Exercise brief: The lines from the one containing "Bamboe ondergoed: wanneer comfort zwaarder" through the last line below, both ends included, must be reproduced exactly, with no pictures.

——

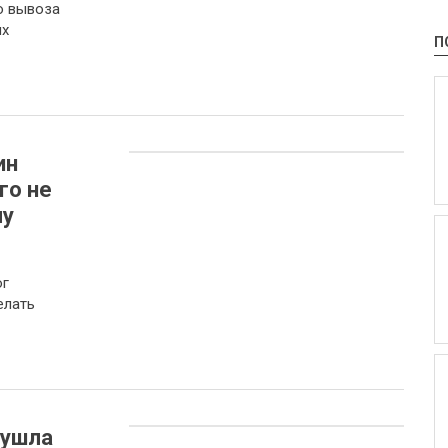
о вывоза
их
П
ин
го не
му
ог
елать
 ушла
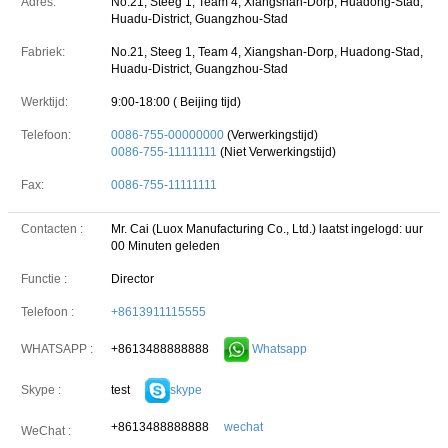
Adres:
No.21, Steeg 1, Team 4, Xiangshan-Dorp, Huadong-Stad,
Huadu-District, Guangzhou-Stad
Fabriek:
No.21, Steeg 1, Team 4, Xiangshan-Dorp, Huadong-Stad,
Huadu-District, Guangzhou-Stad
Werktijd:
9:00-18:00 ( Beijing tijd)
Telefoon:
0086-755-00000000
(Verwerkingstijd)
0086-755-11111111
(Niet Verwerkingstijd)
Fax:
0086-755-11111111
Contacten :
Mr. Cai (Luox Manufacturing Co., Ltd.)
laatst ingelogd: uur
00 Minuten geleden
Functie :
Director
Telefoon :
+8613911115555
+8613488888888
Whatsapp
WHATSAPP :
test
skype
Skype :
+8613488888888
wechat
WeChat :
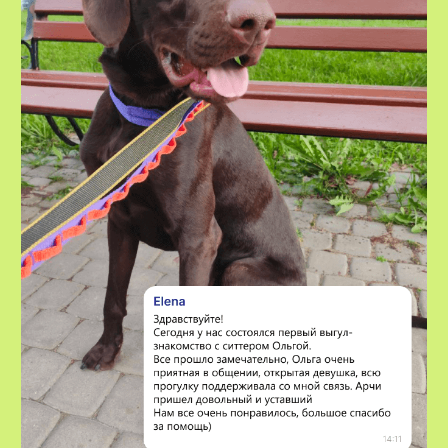
VOX • ВОКС
Сервис по выгулу и передержке
домашних животных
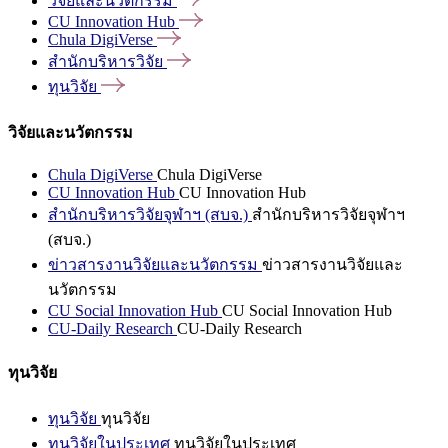
วิจัยและนวัตกรรม
CU Innovation
Hub
Chula
DigiVerse
สำนักบริหารวิจัย
ทุนวิจัย
วิจัยและนวัตกรรม
Chula DigiVerse
Chula DigiVerse
CU Innovation Hub
CU Innovation Hub
สำนักบริหารวิจัยจุฬาฯ (สบจ.)
สำนักบริหารวิจัยจุฬาฯ
(สบจ.)
ข่าวสารงานวิจัยและนวัตกรรม
ข่าวสารงานวิจัยและ
นวัตกรรม
CU Social Innovation Hub
CU Social Innovation Hub
CU-Daily Research
CU-Daily Research
ทุนวิจัย
ทุนวิจัย
ทุนวิจัย
ทุนวิจัยในประเทศ
ทุนวิจัยในประเทศ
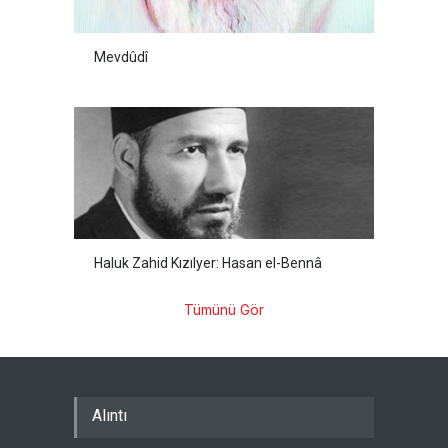
Mevdûdî
Haluk Zahid Kızılyer: Hasan el-Bennâ
Tümünü Gör
Alıntı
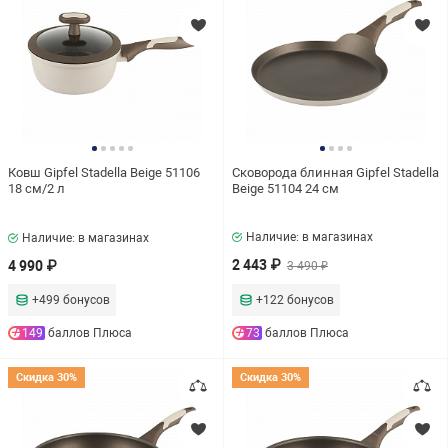
Индукционных плит
Стеклокерамических плит
Электрических плит
Тип дна
Ковш Gipfel Stadella Beige 51106
Индукционное
Сковорода блинная Gipfel Stadella
18 см/2 л
Beige 51104 24 см
Антипригарное покрытие
Наличие: в магазинах
Наличие: в магазинах
2 443 ₽
4 990 ₽
3 490 ₽
Есть
+499 бонусов
+122 бонусов
Марка антипригарного покрытия
149
баллов Плюса
73
баллов Плюса
Скидка 30%
Скидка 30%
Pfluon
Класс антипригарного покрытия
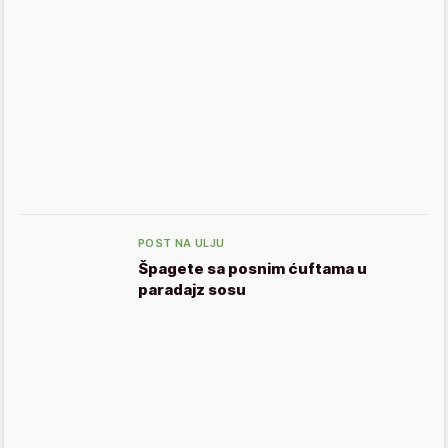
POST NA ULJU
Špagete sa posnim ćuftama u
paradajz sosu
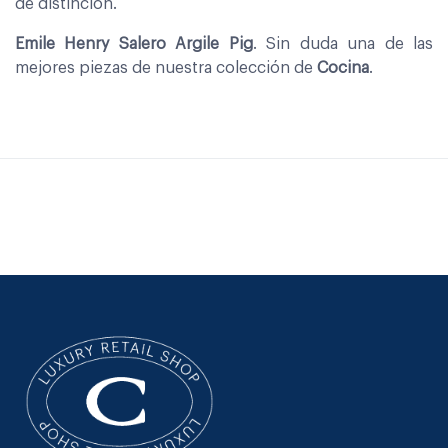
de distinción.
Emile Henry Salero Argile Pig
. Sin duda una de las
mejores piezas de nuestra colección de
Cocina
.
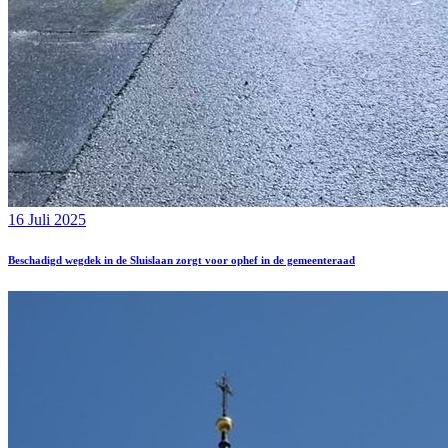
16 Juli 2025
Beschadigd wegdek in de Sluislaan zorgt voor ophef in de gemeenteraad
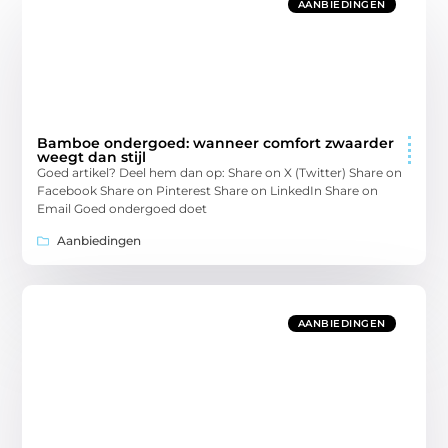
AANBIEDINGEN
Bamboe ondergoed: wanneer comfort zwaarder
weegt dan stijl
Goed artikel? Deel hem dan op: Share on X (Twitter) Share on
Facebook Share on Pinterest Share on LinkedIn Share on
Email Goed ondergoed doet
Aanbiedingen
AANBIEDINGEN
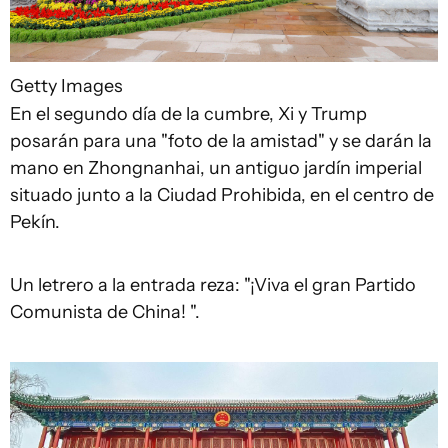
Getty Images
En el segundo día de la cumbre, Xi y Trump
posarán para una "foto de la amistad" y se darán la
mano en Zhongnanhai, un antiguo jardín imperial
situado junto a la Ciudad Prohibida, en el centro de
Pekín.
Un letrero a la entrada reza: "¡Viva el gran Partido
Comunista de China! ".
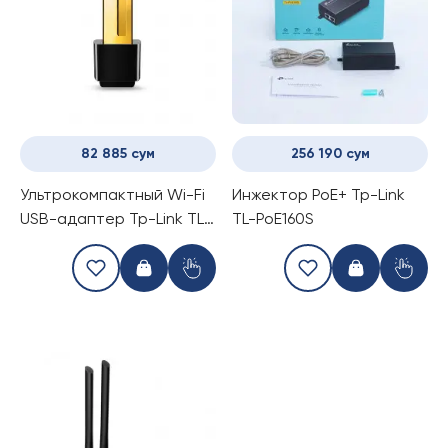
82 885 сум
256 190 сум
Ультрокомпактный Wi-Fi
Инжектор PoE+ Tp-Link
USB-адаптер Tp-Link TL-
TL-PoE160S
WN725N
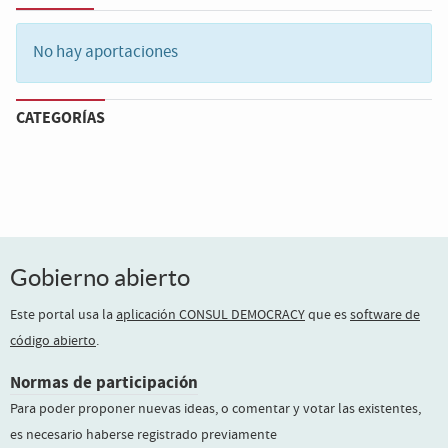
Filter
:
No hay aportaciones
CATEGORÍAS
Gobierno abierto
Este portal usa la
aplicación CONSUL DEMOCRACY
que es
software de
código abierto
.
Normas de participación
Para poder proponer nuevas ideas, o comentar y votar las existentes,
es necesario haberse registrado previamente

——

Solution below:
Bamboe ondergoed: wanneer comfort zwaarder
weegt dan stijl
Goed artikel? Deel hem dan op: Share on X (Twitter) Share on
Facebook Share on Pinterest Share on LinkedIn Share on
Email Goed ondergoed doet
Aanbiedingen
AANBIEDINGEN
Getty Images
En el segundo día de la cumbre, Xi y Trump
posarán para una "foto de la amistad" y se darán la
mano en Zhongnanhai, un antiguo jardín imperial
situado junto a la Ciudad Prohibida, en el centro de
Pekín.
Un letrero a la entrada reza: "¡Viva el gran Partido
Comunista de China! ".
82 885 сум
256 190 сум
Ультрокомпактный Wi-Fi
Инжектор PoE+ Tp-Link
USB-адаптер Tp-Link TL-
TL-PoE160S
WN725N
Filter
:
No hay aportaciones
CATEGORÍAS
Gobierno abierto
Este portal usa la
aplicación CONSUL DEMOCRACY
que es
software de
código abierto
.
Normas de participación
Para poder proponer nuevas ideas, o comentar y votar las existentes,
es necesario haberse registrado previamente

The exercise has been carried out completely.